My point in bringing all this up is not to critique the way the left has done things. I am a Whiggish historian and generally do think the Left has won and will continue to win most of thesd battles. But I don’t think it’s sufficient for us to rebut the Right by pointing out that they obviously argue in bad faith, because on some level the Left is also acting in bad faith. By calibrating political messaging to appeal to a broader coalition than would actually subscribe to our underlying philosophy, we have to be aware that the hypocrisy is baked in. This creates two problems: first of all, when you’re trying to persuade another person of your position, don’t believe your own talking points. It may be that you are genuinely committed to those points, because you - although a committed and passionate progressive - don’t understand the full consequences of the position you’re taking. Only by immersing yourself in the theory can we recognise, and therefore own, our own bullshit.

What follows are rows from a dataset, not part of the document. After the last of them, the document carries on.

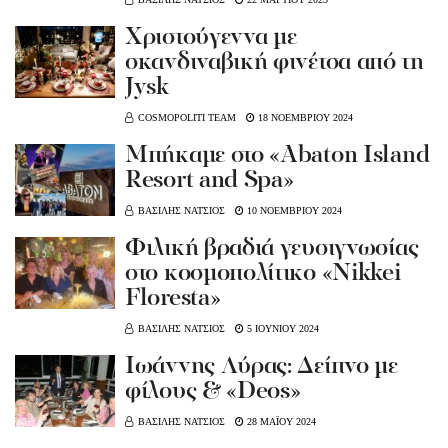
Χριστούγεννα με
σκανδιναβική φινέτσα από τη
Jysk
COSMOPOLITI TEAM
18 ΝΟΕΜΒΡΙΟΥ 2024
Μπήκαμε στο «Abaton Island
Resort and Spa»
ΒΑΣΙΛΗΣ ΝΑΤΣΙΟΣ
10 ΝΟΕΜΒΡΙΟΥ 2024
Φιλική βραδιά γευσιγνωσίας
στο κοσμοπολίτικο «Nikkei
Floresta»
ΒΑΣΙΛΗΣ ΝΑΤΣΙΟΣ
5 ΙΟΥΝΙΟΥ 2024
Ιωάννης Λύρας: Δείπνο με
φίλους & «Deos»
ΒΑΣΙΛΗΣ ΝΑΤΣΙΟΣ
28 ΜΑΪΟΥ 2024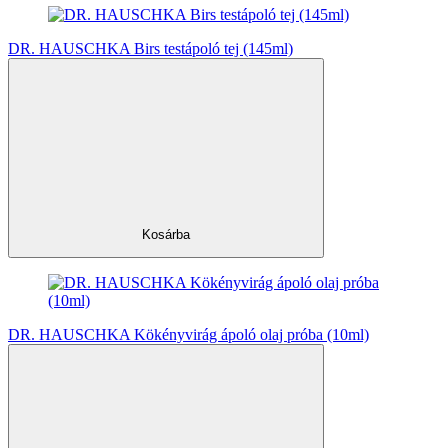
DR. HAUSCHKA Birs testápoló tej (145ml)
Kosárba
DR. HAUSCHKA Kökényvirág ápoló olaj próba (10ml)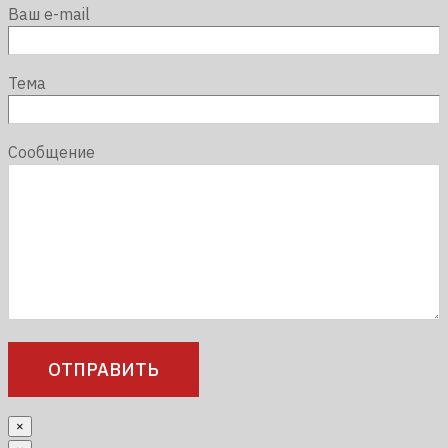
Ваш e-mail
Тема
Сообщение
×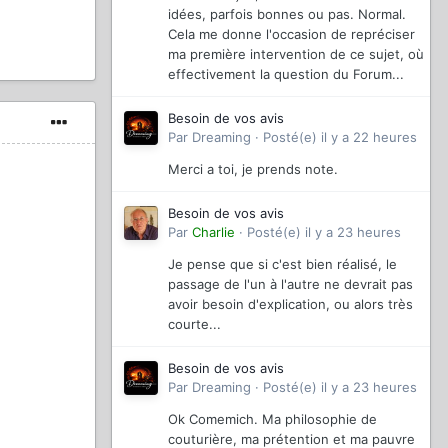
idées, parfois bonnes ou pas. Normal.
Cela me donne l'occasion de repréciser
ma première intervention de ce sujet, où
effectivement la question du Forum...
Besoin de vos avis
Par
Dreaming
·
Posté(e)
il y a 22 heures
Merci a toi, je prends note.
Besoin de vos avis
Par
Charlie
·
Posté(e)
il y a 23 heures
Je pense que si c'est bien réalisé, le
passage de l'un à l'autre ne devrait pas
avoir besoin d'explication, ou alors très
courte...
Besoin de vos avis
Par
Dreaming
·
Posté(e)
il y a 23 heures
Ok Comemich. Ma philosophie de
couturière, ma prétention et ma pauvre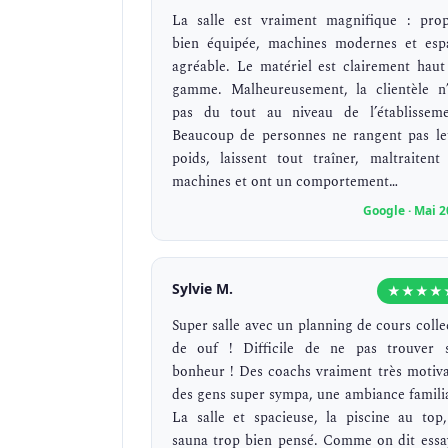
La salle est vraiment magnifique : prop
bien équipée, machines modernes et esp
agréable. Le matériel est clairement haut
gamme. Malheureusement, la clientèle n’
pas du tout au niveau de l’établisseme
Beaucoup de personnes ne rangent pas le
poids, laissent tout traîner, maltraitent 
machines et ont un comportement…
Google · Mai 
Sylvie M.
★★★★
Super salle avec un planning de cours collec
de ouf ! Difficile de ne pas trouver 
bonheur ! Des coachs vraiment très motiva
des gens super sympa, une ambiance familia
La salle et spacieuse, la piscine au top,
sauna trop bien pensé. Comme on dit essa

Secondly, we should strongly resist the urge to moralise and ritualise our persuasive strategies. We should be aggressive as we possibly can be in convincing other people to support a new social equilibrium, but also flexible and acknowledge that these positions are often hypocritical and adopted in response to temporary political alignments that will continue to change in the future. Don’t uncritically defend the ritual and symbolic importance of certain words, because taboos are merely tools for a political end and their symbolic value is merely a social construct. What we really care about is the social harm that those words licence. Don’t bother debating Rights about the reality of sex or racial differences because these are not things that matter to us and wouldn’t change our position. Know how to argue the science, because we need to rebut our opponents and persuade those in the middle. But never engage the Right on them directly, because they’re not being honest about their true position and neither are we.